By ALASKA GASLINE DEVELOPMENT CORPORATION BOARD
The North Slope holds one of the largest natural gas basins in the world. But this gas is worth nothing without the infrastructure to deliver it to buyers, and Alaskans have never given up on realizing the benefits of this natural gas.
We’ve heard promises about projects to deliver North Slope gas for years. As the Anchorage Daily News recently reported, “Several similar projects to tap Alaska’s North Slope gas and send it to buyers have failed to be built over the decades. But Alaska LNG stands out for making progress that others haven’t.”
For Alaskans, this project offers reliable, low-cost energy. Affordable natural gas is not just about energy bills. It brings jobs, population stability, manufacturing, mining, data centers, and the ability for families to stay in Alaska rather than leave for cheaper states. High energy bills are a silent tax that raises the price of our schools, businesses, and family budgets. Lower them and Alaska’s entire economy gets stronger.
We are closer than ever to building a gas pipeline that can finally bring long-awaited, lower-cost energy to Alaskans. Glenfarne, the new majority owner and developer of Alaska LNG, anticipates significant public announcements demonstrating major additional progress during the next two to three months. Engineering, commercial alignment, and financing discussions have advanced beyond any previous efforts. This is no longer a distant vision. It is a deliverable project within reach.

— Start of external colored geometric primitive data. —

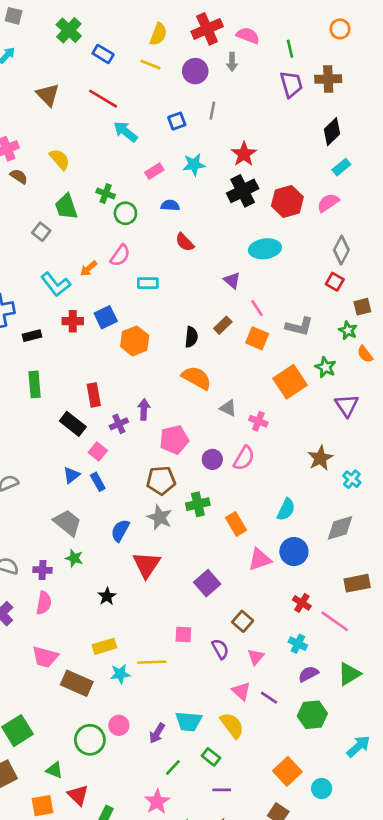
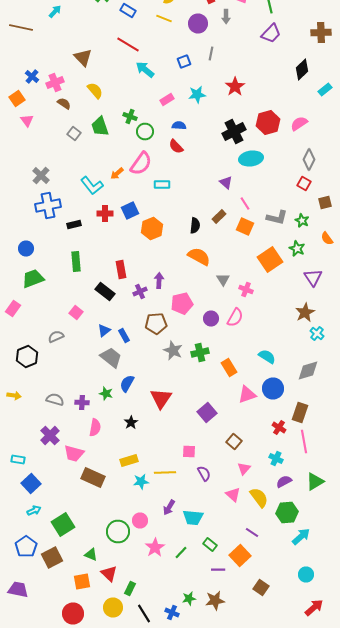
brown cross: (328, 79) -> (321, 32), moved
purple trapezoid: (291, 84) -> (271, 34), turned 60
brown triangle: (48, 95) -> (83, 58), moved
cyan rectangle: (341, 167) -> (325, 90), moved
black cross: (243, 191) -> (234, 132), moved
gray square: (41, 232) -> (74, 134), moved
red semicircle: (185, 242) -> (176, 146), moved
pink semicircle: (120, 255) -> (141, 164), size x1.4
green star: (348, 330) -> (302, 220), moved
gray triangle: (228, 408) -> (223, 280), turned 32
pink square: (98, 452) -> (76, 312), moved
brown star: (320, 458) -> (305, 312), moved
brown pentagon: (161, 480) -> (156, 324), moved
cyan semicircle: (286, 509) -> (267, 356), turned -84
gray star: (160, 517) -> (173, 350), moved
gray trapezoid: (68, 523) -> (111, 358), moved
blue semicircle: (120, 531) -> (127, 384), moved
brown rectangle: (357, 583) -> (300, 412), moved, turned -60
pink semicircle: (44, 603) -> (95, 428), moved
pink line: (335, 621) -> (304, 442), turned 45
purple semicircle: (220, 649) -> (204, 474), moved
pink trapezoid: (45, 657) -> (74, 454), moved
brown rectangle: (77, 683) -> (93, 478), moved
purple line: (269, 698) -> (252, 532), moved
yellow semicircle: (232, 725) -> (259, 498), moved
purple arrow: (157, 733) -> (169, 508), moved
cyan arrow: (358, 746) -> (301, 536), moved
orange square: (287, 771) -> (240, 556), moved
cyan circle: (322, 789) -> (306, 574), moved
pink star: (157, 802) -> (155, 548), moved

AGDC is charged with safeguarding the state’s investment in Alaska LNG. Our to-do for the upcoming legislative session is very short. It includes only one item: long-overdue property tax reform critical for maintaining project momentum in the face of our looming Cook Inlet energy crisis.
Alaska’s property tax rate for this project is abnormally high. For more than ten years our legislature and our boroughs have recognized that without reform, our high tax rate is a major impediment to project progress and results in higher in-state energy bills. In effect, it is a tax on Alaskans.
Part of the needed reform involves timing. LNG projects incur high up-front capital costs and investments are recouped over a period of decades. High early-stage property taxes, before assets start to depreciate, are detrimental because they increase financing costs, raise tariffs, and drive up the price of gas delivered to homes, businesses, and utilities. We recommend that property taxes should begin once pipeline throughput reaches 1,000,000,000 cubic feet of gas per day, about a third of the project’s maximum capacity. Taxing the pipeline too early makes the gas more expensive for the Alaskans it is meant to help.
The second part of tax reform involves fixing the rate. A two-mill rate is comparable to tax structures for Gulf Coast LNG projects. The current high rate on our books is twenty mills, about ten times higher. Pipelines are long-lived infrastructure with modest margins. Reforming our rate allows communities to participate in the long-term value of the project while providing affordable energy for consumers and certainty for investors.
Alaska will benefit in numerous, substantial ways from this project through royalties on gas production, severance and production taxes, corporate income taxes from expanded economic activity, and indirect revenue from job creation and population stability. As low-cost energy enables new industries, local governments benefit through higher property values, additional construction, and broader tax bases.
Tax reform does not mean municipalities are left out. It does not mean the state loses revenue. History shows that projects burdened with excessive early taxation often never get built. Today we receive zero in natural gas project property taxes. One look at our depleted state savings and thin state budget tells us we need a project of this magnitude more than ever before. This pipeline is foundational infrastructure, no different from the roads, ports, and transmission lines we built to unlock a better future.
Alaska LNG represents a generational opportunity to finally break our cycle of high energy costs. A chance to make Alaska a destination, not a repellant, for investment. A reason for young families to stay. Every unnecessary dollar added to pipeline costs shows up in our energy bills. Every unnecessary hurdle delays benefits that we should have received years ago.
The finish line is in sight. With discipline, unity, and smart policy choices, Alaska can finally turn its vast natural gas resources into affordable energy for its own people. We stand ready to do our part and work with the legislature for a swift and positive outcome on tax reform.
Authors of this column are the Alaska Gasline Development Corporation Board of Directors, including Warren Christian, Chair; Mike Chenault, Vice Chair; Dennis Michel, Secretary/Treasurer; Doug Tansy, Director; Ryan Anderson, Director; Julie Sande, Director.



One thought on “Commentary: A once-in-a-generation moment for Alaska’s energy future”
“Alaska can finally turn its vast natural gas resources into affordable energy for its own people.”
We’ve heard this many times before, and it never happened.